Skills are muscle memory. The agent does not need to be smart about ghostscript flags. It needs to remember that `-dPDFSETTINGS=/ebook` is the right call for email attachments and that the quality tradeoff is acceptable. That is not reasoning. That is experience, compressed into 315 lines of markdown.
## Why markdown
I tried writing these as shell scripts first. It was a mistake for three reasons.
Shell scripts are brittle. They assume a specific OS, specific tool versions, specific directory structure. The moment someone runs them on Windows instead of Mac, half the commands break.
Shell scripts are opaque. The agent executes them but does not understand what they do. If something fails, it cannot adapt because the logic is hidden inside a bash file it is just running.
Markdown skills are transparent. The agent reads the logic, understands the intent, and can adapt when something unexpected happens. If ImageMagick is not installed but ffmpeg is, the Image skill's fallback chain handles it. A shell script would just fail.
The line counts tell the story. PDF: 315 lines. Image: 273. Video: 318. Audio: 374. File Ops: 374. Automation: 299. That is the entire utility brain, under 2,000 lines total. All of it human-readable, all of it editable with a text editor, no build step, no compilation, nothing to run.
And because they are plain markdown, they work everywhere. Claude Code, Codex, OpenCode, Gemini CLI, Cursor. Any agent that can read a file can use them.
## What I actually use it for
I run a Patreon where I sell ComfyUI workflows for visual content creation. That means I handle a lot of image conversion, PDF packaging, video compression, and file organization. Every week.
Before the utility brain, each of those operations involved the agent researching the same tools it had researched last week. After, I say "prepare this batch for Patreon delivery" and the Automation skill's photo-delivery-pack preset handles the entire pipeline. Same quality every time. No research loop. No wrong flags.
The time I saved is not dramatic, maybe fifteen minutes a day. But the consistency changed everything. I stopped checking the agent's work on routine operations because the output contract guarantees originals are preserved and lossy decisions are announced. I can trust the boring stuff and focus on the parts where the agent's intelligence actually matters.
That is what utility skills do. They move the floor up. The agent still thinks about hard problems.

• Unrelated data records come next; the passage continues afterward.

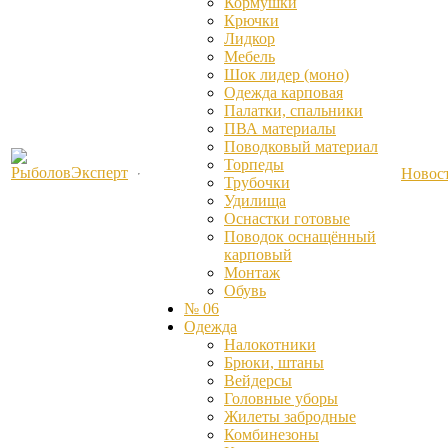
Кормушки
Крючки
Лидкор
Мебель
Шок лидер (моно)
Одежда карповая
Палатки, спальники
ПВА материалы
Поводковый материал
Торпеды
Новос
Трубочки
Удилища
Оснастки готовые
Поводок оснащённый
карповый
Монтаж
Обувь
№ 06
Одежда
Налокотники
Брюки, штаны
Вейдерсы
Головные уборы
Жилеты забродные
Комбинезоны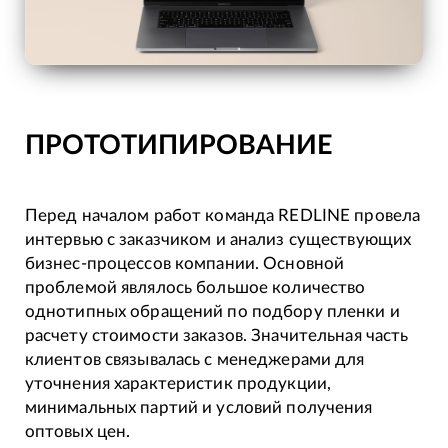
ПРОТОТИПИРОВАНИЕ
Перед началом работ команда REDLINE провела
интервью с заказчиком и анализ существующих
бизнес-процессов компании. Основной
проблемой являлось большое количество
однотипных обращений по подбору пленки и
расчету стоимости заказов. Значительная часть
клиентов связывалась с менеджерами для
уточнения характеристик продукции,
минимальных партий и условий получения
оптовых цен.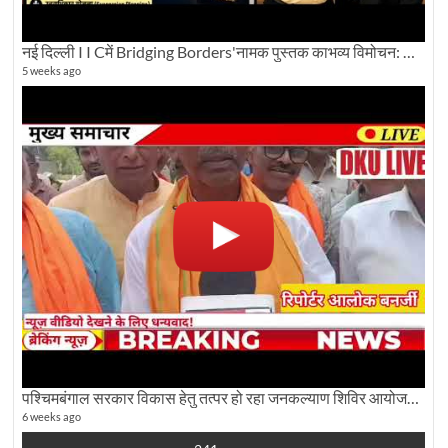
नई दिल्ली I I Cमें Bridging Borders'नामक पुस्तक काभव्य विमोचन: Dku ब्यूरो चीफ की ग्राउंड रिपोर्टिंग
5 weeks ago
पश्चिमबंगाल सरकार विकास हेतु तत्पर हो रहा जनकल्याण शिविर आयोजन:कृषि मंत्री दूध कुमार मंडल से बातचीत
6 weeks ago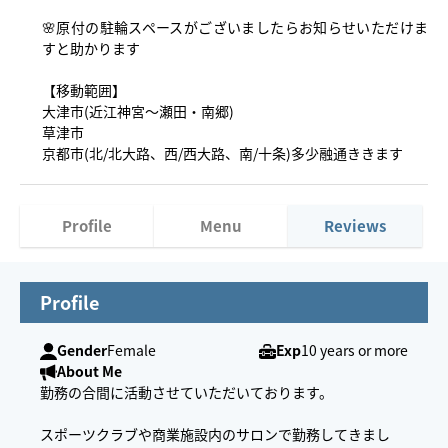
🌸原付の駐輪スペースがございましたらお知らせいただけま
すと助かります
【移動範囲】
大津市(近江神宮〜瀬田・南郷)
草津市
京都市(北/北大路、西/西大路、南/十条)多少融通ききます
Profile
Menu
Reviews
Profile
Gender
Female
Exp
10 years or more
About Me
勤務の合間に活動させていただいております。
スポーツクラブや商業施設内のサロンで勤務してきまし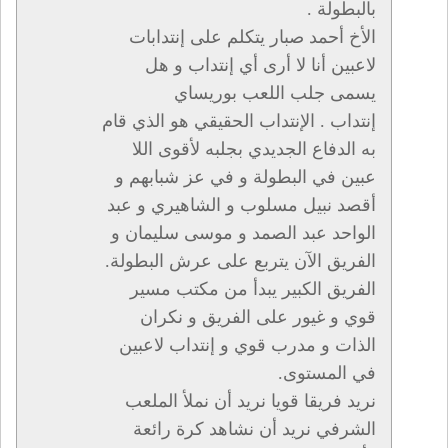
بالبطولة .
الأخ أحمد صبار يتكلم على إنتدابات
لاعبين أنا لا أرى أي إنتداب و هل
يسمى جلب اللعب بوريساي
إنتداب . الإنتداب الحقيقي هو الذي قام
به الدفاع الجديدي بجلبه لأقوى اللا
عبين في البطولة و في عز شبابهم و
أقصد نبيل مسلوب و الشاهيري و عبد
الواحد عبد الصمد و موسى سليمان و
الفريق الآن يتربع على عرش البطولة.
الفريق الكبير يبدأ من مكتب مسير
قوي و غيور على الفريق و نكران
الذات و مدرب قوي و إنتداب لاعبين
في المستوى.
نريد فريقا قويا نريد أن نملأ الملعب
الشرفي نريد أن نشاهد كرة رائعة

It just stops pretending that "convert PNG to WebP" is a hard problem.
## The thing I would tell someone building their own
Start with the operations you repeat. Not the clever ones. The boring ones you keep explaining to the agent like it is hearing them for the first time, because it is.
Write them as markdown, not as scripts. Let the agent read your intent, not just your commands. Include fallback chains for tools because not every machine has the same setup. And add safety rules early, before the agent teaches you why you need them by deleting something important.
The four-layer pattern (router, domain logic, execution, output contract) was not something I designed upfront. It is what emerged when I kept fixing the same categories of failure. The agent would misroute a request. Fixed that with clearer intent detection. It would use wrong defaults. Fixed that with domain-specific presets. It would fail silently when a tool was missing. Fixed that with fallback chains. It would overwrite originals. Fixed that with output contracts.
Each layer exists because of a specific thing that went wrong.
## Where to get it
The utility skills pack is on my Patreon, alongside the ComfyUI workflows and other tools I build. Or build your own. The architecture is all here, and the tools it wraps (ghostscript, ffmpeg, ImageMagick, qpdf, cwebp, pngquant) are all free and open source. The value is not in the tools. It is in knowing which flags to use and when, which is exactly the thing agents keep forgetting.